Liquidity drought could save venture capital
Ironically, the current thinning of the ranks is just what the VC industry needs.
(breakingviews.com) -- California's current three-year water shortage is visible all across its increasingly parched, brown landscape. Silicon Valley-based venture capitalists are facing another kind of drought entirely.
Liquidity for VC-backed companies has dried up according to new data from Dow Jones VentureSource. The inability of firms to turn their investments into cash is endangering all but the most well-connected. Oddly enough it may save the fading VC industry.
VC-backed liquidity totaled $2.8 billion last quarter, despite three initial public offerings -- the first in nine months. That's because the quarter saw the fewest mergers and acquisitions since 1999 and the median value of deals fell by nearly half.

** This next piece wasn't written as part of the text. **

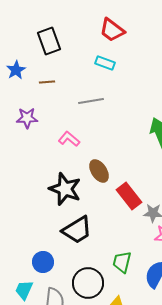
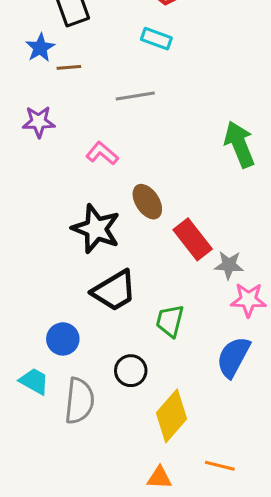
blue star: (16, 70) -> (40, 48), moved
green trapezoid: (122, 262) -> (170, 321), moved
black circle: (88, 283) -> (131, 371), size x0.7
cyan trapezoid: (24, 290) -> (34, 381), turned 95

The headline figure was down over 80% from 2007, which produced $14.6 billion in VC-backed liquidity.
In fact, most VC firms haven't seen a single sizable exit since the dotcom bubble. This makes raising fresh capital nearly impossible -- except for the most well-connected players.
Indeed, a strong brand name means more when times are tough. Case in point: former Netscape founder Marc Andreessen just finished raising $300 million for a new firm. His Silicon Valley chops certainly helped. He was recommended to potential investors by other top shops like Kleiner Perkins, and can count technology luminaries Peter Thiel, of PayPal fame, and LinkedIn chief Reid Hoffman as investors.

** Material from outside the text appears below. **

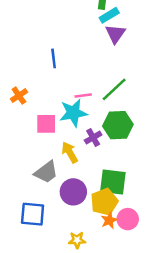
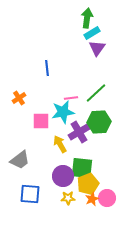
purple cross: (93, 138) -> (79, 132), size x1.5
gray trapezoid: (46, 172) -> (20, 160), moved
green square: (113, 182) -> (82, 168), moved
yellow star: (77, 240) -> (68, 198), moved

True, $300 million isn't a huge commitment. But it reflects the new realities of the VC industry. Entrepreneurs can now start web businesses for less than $50,000, so nimble funds that make a smattering of investments will likely do better than concentrated big guns.

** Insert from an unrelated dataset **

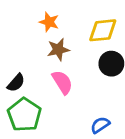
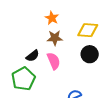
black semicircle: (16, 83) -> (33, 56), moved

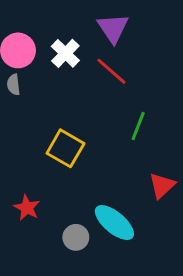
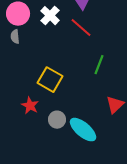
red star: (27, 208) -> (30, 106), moved
gray circle: (76, 237) -> (57, 120), moved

And less money is a good sign for the industry, which was choked by a surfeit of cash for a decade. As a result, returns lagged as fierce competition forced firms to offer overly-favorable terms and pour money into lackluster ideas. The best performing fund vintage of the past decade was from 2002, and it returned a paltry 5.7%, according to Cambridge Associates.
A smaller set of preeminent firms may mean that the industry's survivors will actually have some spoils to feast on. And that's something that VC hasn't seen for a while. The current drought may prove to be more blessing than plague.